4

From apps I've written and one I've inherited, I have a continuing desire to better understand the thread-safety issues of loading data on a background thread. Suppose I have a simple, single-window Windows Forms app with a "Load" button and a BackgroundWorker:

My App in the Visual Studio Designer

The button's Click handler calls loadBackgroundWorker.RunWorkerAsync(), and the worker's DoWork handler creates and initializes an object of type Document which, after loading, it stores in the form's LoadedDocument property. In the worker's RunWorkerCompleted handler, a MessageBox displays the properties of the LoadedDocument. I know this is all hard to visualize, so I'm including complete code. Sorry that it makes the question so long to read.

Here's the form's code:

using System;
using System.ComponentModel;
using System.Windows.Forms;

namespace BackgroundLoadTest
{
    public partial class Form1 : Form
    {
        private Document _loadedDocument;
        public Document LoadedDocument
        {
            get
            {
                lock (this)
                {
                    return _loadedDocument;
                }
            }
            set
            {
                lock (this)
                {
                    _loadedDocument = value;
                }
            }
        }

        public Form1()
        {
            InitializeComponent();
            loadBackgroundWorker.DoWork += new DoWorkEventHandler(loadBackgroundWorker_DoWork);
            loadBackgroundWorker.RunWorkerCompleted += new RunWorkerCompletedEventHandler(loadBackgroundWorker_RunWorkerCompleted);
        }

        void loadBackgroundWorker_DoWork(object sender, DoWorkEventArgs e)
        {
            Document d = new Document();
            d.Property1 = "Testing";
            d.Property2 = 1;
            d.Property3 = 2;
            this.LoadedDocument = d;
        }

        void loadBackgroundWorker_RunWorkerCompleted(object sender, RunWorkerCompletedEventArgs e)
        {
            MessageBox.Show("Document loaded with Property1 = " +
                LoadedDocument.Property1 + ", Property2 = " +
                LoadedDocument.Property2 + ", Property3 = " +
                LoadedDocument.Property3);
        }

        private void loadButton_Click(object sender, EventArgs e)
        {
            loadBackgroundWorker.RunWorkerAsync();
        }
    }
}

Here's the code for the Document class:

using System;

namespace BackgroundLoadTest
{
    public class Document
    {
        public string Property1 { get; set; }
        public double Property2 { get; set; }
        public int Property3 { get; set; }
    }
}

My question is:

What thread-safety/memory-visibility problems do you see with this code, or what would you do differently given the goal of loading data on the background thread and eventually using the loaded data on the UI thread?

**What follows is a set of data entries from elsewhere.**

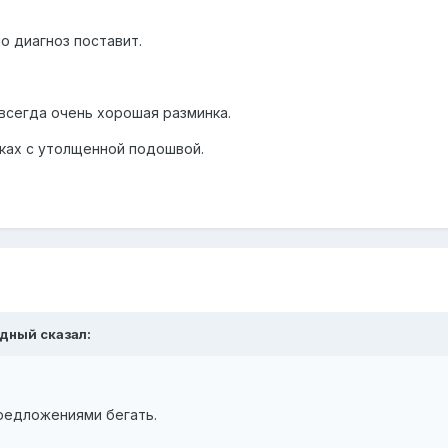
о диагноз поставит.
всегда очень хорошая разминка.
овках с утолщенной подошвой.
адный сказал:
предложениями бегать.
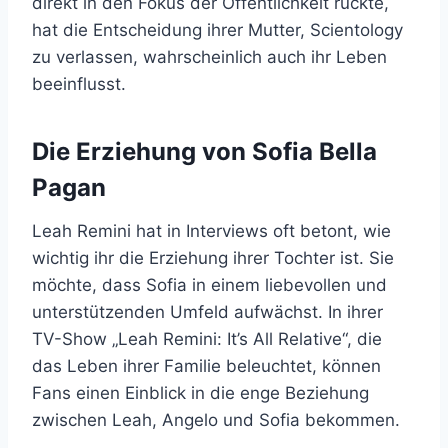
direkt in den Fokus der Öffentlichkeit rückte,
hat die Entscheidung ihrer Mutter, Scientology
zu verlassen, wahrscheinlich auch ihr Leben
beeinflusst.
Die Erziehung von Sofia Bella
Pagan
Leah Remini hat in Interviews oft betont, wie
wichtig ihr die Erziehung ihrer Tochter ist. Sie
möchte, dass Sofia in einem liebevollen und
unterstützenden Umfeld aufwächst. In ihrer
TV-Show „Leah Remini: It’s All Relative“, die
das Leben ihrer Familie beleuchtet, können
Fans einen Einblick in die enge Beziehung
zwischen Leah, Angelo und Sofia bekommen.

Is the locking in the LoadedDocument property sufficient to ensure that data initialized in the background thread will be visible to the UI thread? Is the locking necessary? I really want to understand the seemingly very common problem of loading complex documents on a background thread while keeping the GUI responsive, and I know it's tricky stuff.

Edit: to be clear, what I'm most concerned about here is memory visibility. I want to be sure that all the data initialization done by the background thread becomes visible to the GUI thread when the worker completes. I don't want changes getting stuck in a CPU cache and remaining invisible to threads on other CPUs. I don't know how to state my concerns better because they're still rather vague to me.

adv12
  • 8,443
  • 2
  • 24
  • 48
  • @ScottChamberlain, thanks. Are the results of atomic operations guaranteed to be immediately visible to other threads? That is, can I trust that even without locking, a variable set in a thread on one CPU will always be seen as modified when viewed by a thread on another CPU? Synchronization I get, but memory visibility really confuses me. – adv12 Dec 19 '14 at 21:00
  • (In case it wasn't clear, it's CPU caches I'm worried about. I want to know that the result of an assignment doesn't just happen in a cache on one CPU without being made visible to other CPUs.) – adv12 Dec 19 '14 at 21:02
  • Forgot about that, yes locking would ensure the latest value. I would modify your question to be more clear that CPU cache issues is what you are concerned about and not protecting concurrent access. – Scott Chamberlain Dec 19 '14 at 21:07
  • You should do all the document-loading work on the background thread, using a local `Document` instance (local to the thread function). Once you're done with loading the document, only then assign it to the form's document variable. If not, other threads may try to access various document properties before they're ready, unless you have locking _inside_ the document class. – xxbbcc Dec 19 '14 at 21:12
  • @xxbbcc, that's exactly what I was trying to do. Did I screw up? – adv12 Dec 19 '14 at 21:14
  • @adv12 No, I think I either missed that code snippet or you added it in an edit. :) – xxbbcc Dec 19 '14 at 21:15

1 Answers1

3

Locking around your getters and setters do nothing, assigning a reference type to a variable is an atomic operation.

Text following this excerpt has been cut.